● WORK REQUEST
Nothing in the data is to be left out; copy it exactly.

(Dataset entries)

####################

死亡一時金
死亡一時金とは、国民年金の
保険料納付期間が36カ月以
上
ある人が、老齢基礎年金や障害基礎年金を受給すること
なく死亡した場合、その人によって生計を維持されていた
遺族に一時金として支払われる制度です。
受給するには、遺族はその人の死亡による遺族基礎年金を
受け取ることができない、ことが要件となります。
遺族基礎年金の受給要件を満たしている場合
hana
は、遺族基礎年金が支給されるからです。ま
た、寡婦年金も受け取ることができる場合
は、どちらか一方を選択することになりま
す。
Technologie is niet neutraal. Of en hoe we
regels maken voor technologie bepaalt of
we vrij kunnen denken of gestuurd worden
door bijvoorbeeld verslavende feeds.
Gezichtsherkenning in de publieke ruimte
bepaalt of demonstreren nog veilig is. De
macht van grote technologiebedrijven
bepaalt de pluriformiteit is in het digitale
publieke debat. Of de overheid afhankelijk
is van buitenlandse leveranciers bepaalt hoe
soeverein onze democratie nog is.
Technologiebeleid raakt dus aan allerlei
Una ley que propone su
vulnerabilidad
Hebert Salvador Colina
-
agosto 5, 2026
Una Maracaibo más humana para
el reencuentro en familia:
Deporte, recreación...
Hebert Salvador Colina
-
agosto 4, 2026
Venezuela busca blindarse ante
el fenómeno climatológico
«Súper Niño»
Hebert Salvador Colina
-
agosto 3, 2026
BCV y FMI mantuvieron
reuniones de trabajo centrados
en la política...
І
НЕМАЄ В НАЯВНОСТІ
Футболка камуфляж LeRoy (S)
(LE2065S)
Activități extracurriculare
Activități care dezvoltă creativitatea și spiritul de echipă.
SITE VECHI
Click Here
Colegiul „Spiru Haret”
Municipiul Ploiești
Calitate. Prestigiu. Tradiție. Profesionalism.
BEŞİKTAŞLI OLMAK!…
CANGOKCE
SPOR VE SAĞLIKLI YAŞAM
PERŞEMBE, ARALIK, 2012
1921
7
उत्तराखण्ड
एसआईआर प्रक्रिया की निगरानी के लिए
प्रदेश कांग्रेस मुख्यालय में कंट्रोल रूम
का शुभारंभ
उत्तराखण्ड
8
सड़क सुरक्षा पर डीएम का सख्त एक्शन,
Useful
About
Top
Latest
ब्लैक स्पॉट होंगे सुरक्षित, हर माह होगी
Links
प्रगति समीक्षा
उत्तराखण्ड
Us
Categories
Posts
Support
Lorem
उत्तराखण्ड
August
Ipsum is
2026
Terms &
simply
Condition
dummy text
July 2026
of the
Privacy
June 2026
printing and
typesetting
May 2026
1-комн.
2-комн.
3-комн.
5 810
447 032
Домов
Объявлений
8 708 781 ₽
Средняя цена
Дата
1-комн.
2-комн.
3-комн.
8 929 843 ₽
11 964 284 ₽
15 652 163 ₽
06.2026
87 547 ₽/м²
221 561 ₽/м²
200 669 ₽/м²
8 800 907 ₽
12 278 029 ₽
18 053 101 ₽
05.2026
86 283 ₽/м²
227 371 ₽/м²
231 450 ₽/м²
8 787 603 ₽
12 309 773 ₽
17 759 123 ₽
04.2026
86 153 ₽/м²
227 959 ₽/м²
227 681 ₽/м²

####################

● TASK RESULT
死亡一時金
死亡一時金とは、国民年金の
保険料納付期間が36カ月以
上
ある人が、老齢基礎年金や障害基礎年金を受給すること
なく死亡した場合、その人によって生計を維持されていた
遺族に一時金として支払われる制度です。
受給するには、遺族はその人の死亡による遺族基礎年金を
受け取ることができない、ことが要件となります。
遺族基礎年金の受給要件を満たしている場合
hana
は、遺族基礎年金が支給されるからです。ま
た、寡婦年金も受け取ることができる場合
は、どちらか一方を選択することになりま
す。
Technologie is niet neutraal. Of en hoe we
regels maken voor technologie bepaalt of
we vrij kunnen denken of gestuurd worden
door bijvoorbeeld verslavende feeds.
Gezichtsherkenning in de publieke ruimte
bepaalt of demonstreren nog veilig is. De
macht van grote technologiebedrijven
bepaalt de pluriformiteit is in het digitale
publieke debat. Of de overheid afhankelijk
is van buitenlandse leveranciers bepaalt hoe
soeverein onze democratie nog is.
Technologiebeleid raakt dus aan allerlei
Una ley que propone su
vulnerabilidad
Hebert Salvador Colina
-
agosto 5, 2026
Una Maracaibo más humana para
el reencuentro en familia:
Deporte, recreación...
Hebert Salvador Colina
-
agosto 4, 2026
Venezuela busca blindarse ante
el fenómeno climatológico
«Súper Niño»
Hebert Salvador Colina
-
agosto 3, 2026
BCV y FMI mantuvieron
reuniones de trabajo centrados
en la política...
І
НЕМАЄ В НАЯВНОСТІ
Футболка камуфляж LeRoy (S)
(LE2065S)
Activități extracurriculare
Activități care dezvoltă creativitatea și spiritul de echipă.
SITE VECHI
Click Here
Colegiul „Spiru Haret”
Municipiul Ploiești
Calitate. Prestigiu. Tradiție. Profesionalism.
BEŞİKTAŞLI OLMAK!…
CANGOKCE
SPOR VE SAĞLIKLI YAŞAM
PERŞEMBE, ARALIK, 2012
1921
7
उत्तराखण्ड
एसआईआर प्रक्रिया की निगरानी के लिए
प्रदेश कांग्रेस मुख्यालय में कंट्रोल रूम
का शुभारंभ
उत्तराखण्ड
8
सड़क सुरक्षा पर डीएम का सख्त एक्शन,
Useful
About
Top
Latest
ब्लैक स्पॉट होंगे सुरक्षित, हर माह होगी
Links
प्रगति समीक्षा
उत्तराखण्ड
Us
Categories
Posts
Support
Lorem
उत्तराखण्ड
August
Ipsum is
2026
Terms &
simply
Condition
dummy text
July 2026
of the
Privacy
June 2026
printing and
typesetting
May 2026
1-комн.
2-комн.
3-комн.
5 810
447 032
Домов
Объявлений
8 708 781 ₽
Средняя цена
Дата
1-комн.
2-комн.
3-комн.
8 929 843 ₽
11 964 284 ₽
15 652 163 ₽
06.2026
87 547 ₽/м²
221 561 ₽/м²
200 669 ₽/м²
8 800 907 ₽
12 278 029 ₽
18 053 101 ₽
05.2026
86 283 ₽/м²
227 371 ₽/м²
231 450 ₽/м²
8 787 603 ₽
12 309 773 ₽
17 759 123 ₽
04.2026
86 153 ₽/м²
227 959 ₽/м²
227 681 ₽/м²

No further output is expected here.